Guils hizo un severo gesto de aviso ante la intención de su amigo de responder, pero no pudo evitar que éste la emprendiera a golpes con una de las paredes.
– Jacques, ¡Jacques! Escúchame, tú vas a ir solo a la cita con nuestro contacto e indagarás el nombre del traidor. Después te dirigirás a Acre y le contarás a Thomás de Berard todo lo que descubras y dónde nos encontramos. Y sobre todo, pondrás atención en revelar de quién fue la idea de esta absurda misión. ¿Lo has entendido bien?
– Tengo tiempo para ir a la cita y volver con vosotros, por si acaso.
– ¡No! ¡No vas a volver, te largarás a Acre a toda prisa y sin mirar atrás! ¡Sin discusión, maldita sea, por una vez obedece!

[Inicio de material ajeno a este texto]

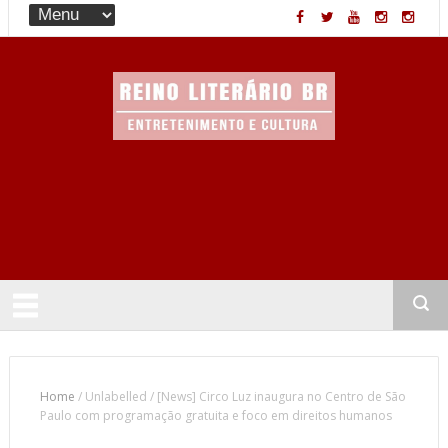
Entretenimento & Cultura
Home
/
Unlabelled
/
[News] Circo Luz inaugura no Centro de São
Paulo com programação gratuita e foco em direitos humanos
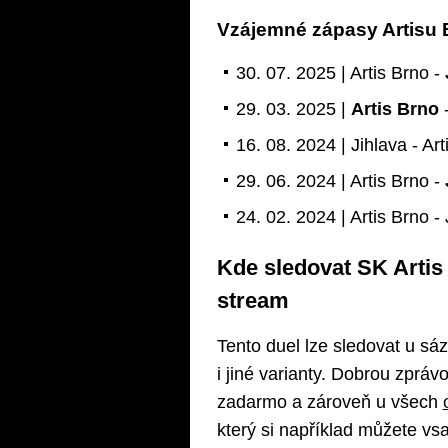
Vzájemné zápasy Artisu 
30. 07. 2025 | Artis Brno -
29. 03. 2025 |
Artis Brno
-
16. 08. 2024 | Jihlava - Art
29. 06. 2024 | Artis Brno -
24. 02. 2024 | Artis Brno - 
Kde sledovat SK Artis 
stream
Tento duel lze sledovat u s
i jiné varianty. Dobrou zprá
zadarmo a zároveň u všech
který si například můžete vsa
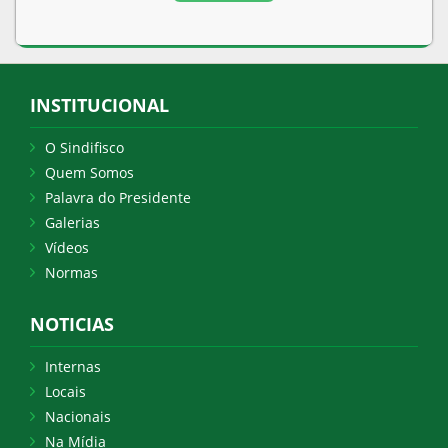
INSTITUCIONAL
O Sindifisco
Quem Somos
Palavra do Presidente
Galerias
Vídeos
Normas
NOTICIAS
Internas
Locais
Nacionais
Na Mídia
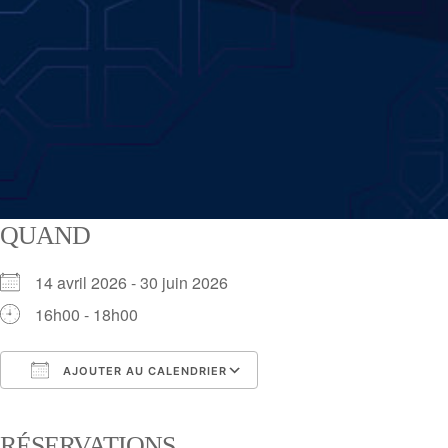
QUAND
14 avril 2026 - 30 juin 2026
16h00 - 18h00
AJOUTER AU CALENDRIER
Télécharger ICS
Calendrier Google
RÉSERVATIONS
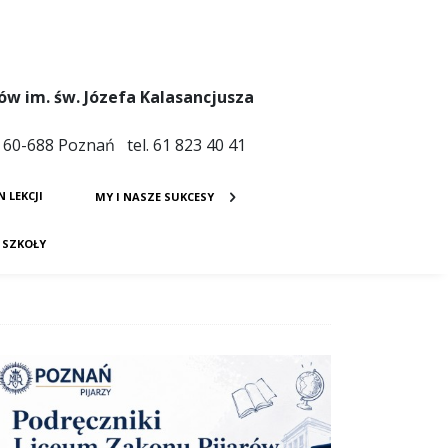
ów im. św. Józefa Kalasancjusza
4 60-688 Poznań tel. 61 823 40 41
N LEKCJI
MY I NASZE SUKCESY
E SZKOŁY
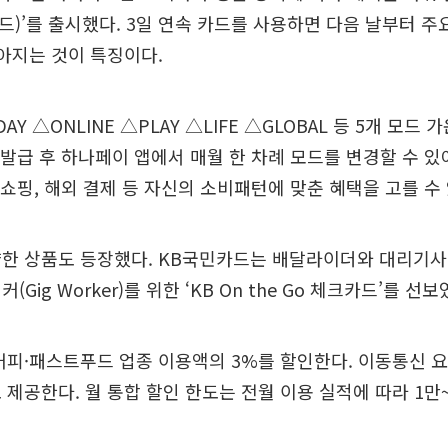
카드)’를 출시했다. 3일 연속 카드를 사용하면 다음 날부터 주
아지는 것이 특징이다.
AY △ONLINE △PLAY △LIFE △GLOBAL 등 5개 모드
 발급 후 하나페이 앱에서 매월 한 차례 모드를 변경할 수 있어
, 쇼핑, 해외 결제 등 자신의 소비패턴에 맞춘 혜택을 고를 수 
한 상품도 등장했다. KB국민카드는 배달라이더와 대리기사
Gig Worker)를 위한 ‘KB On the Go 체크카드’를 선보
커피·패스트푸드 업종 이용액의 3%를 할인한다. 이동통신 
 제공한다. 월 통합 할인 한도는 전월 이용 실적에 따라 1만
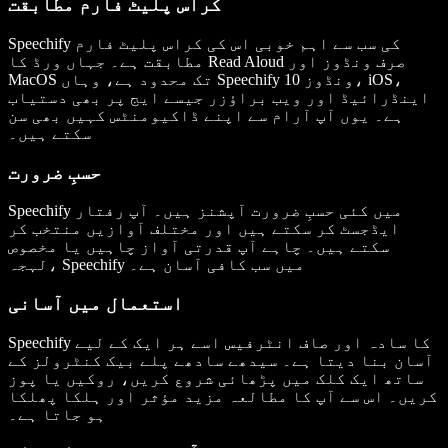
کراس پلیٹ فارم مطابقت
Speechify کی سب سے اہم خوبی اس کی کراس پلیٹ فارم
مطابقت ہے۔ جہاں ورڈ کا Read Aloud صرف ونڈوز اور
MacOS تک محدود ہے، وہاں Speechify ونڈوز 10، iOS،
اینڈرائیڈ اور ویب براؤزر جیسے ایج پر بھی دستیاب
ہے۔ یوں آپ آرام سے اپنے ڈاکیومنٹس کہیں بھی سن
سکتے ہیں۔
حسبِ ضرورت
Speechify میں کئی حسبِ ضرورت آپشنز ہیں۔ آپ رفتار
ایڈجسٹ کر سکتے ہیں اور مختلف آوازیں منتخب کر
سکتے ہیں۔ چاہے آپ قدرتی آواز چاہیں یا مخصوص
لہجہ، Speechify میں سب کافی آسان ہے۔
استعمال میں آسانی
Speechify کا سادہ اور صاف انٹرفیس اسے ہر ایک کے لیے
آسان بنا دیتا ہے۔ سیدھے سادھے پلے بیک کنٹرولز کے
ساتھ ایک کلک میں پڑھائی شروع کریں، روکیں یا پوز
کریں۔ اس سے آپ کا مطالعہ مزید مؤثر اور ہلکا پھلکا
ہو جاتا ہے۔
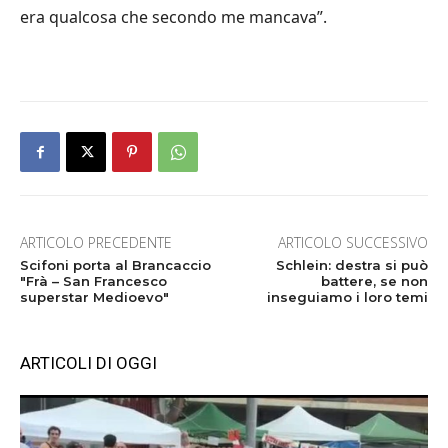
era qualcosa che secondo me mancava”.
ARTICOLO PRECEDENTE
ARTICOLO SUCCESSIVO
Scifoni porta al Brancaccio
Schlein: destra si può
"Frà – San Francesco
battere, se non
superstar Medioevo"
inseguiamo i loro temi
ARTICOLI DI OGGI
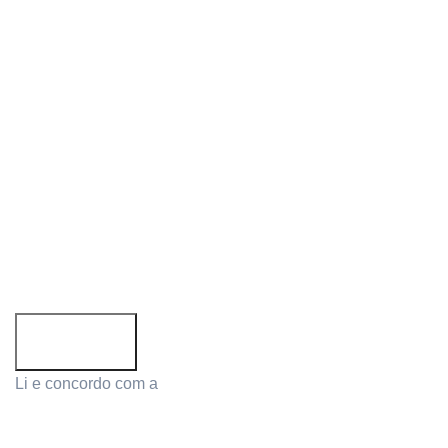
Siga-nos:
Subscreva a newsletter!
Email address:
Li e concordo com a
Política de Privacidade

– No entiendo por qué te fías de este caballerito de corte, Bernard, siempre preocupado por subir de categoría… «Prefiero que me llamen «Caballero D'Arlés». -Jacques imitaba los modales exquisitos y amanerados del aludido-. Es una serpiente rastrera, te lo he dicho siempre… Pero lo del manto… ¡Eso no tiene nombre, Bernard, por el amor de Dios!
– Jacques, siempre has detestado a Robert d'Arlés, no lo puedes soportar, pero ¿por qué demonios iba a inventarse una historia tan absurda?
– ¡Ja! Por salvar el culo, Bernard, ése todo lo hace para que su culo encuentre mejor acomodo que una silla de montar. -Estamos metidos en un grave problema y a ti sólo se te ocurren incoherencias.
– Un grave problema, sí, señor, me alegro de que lo reconozcas, Bernard, y de que seas realista, porque en las últimas horas andas colgado de una palmera y boca abajo, sin tener los pies en el suelo. Y más que grave, es una situación peligrosa, vas a acabar con el pescuezo a rebanadas.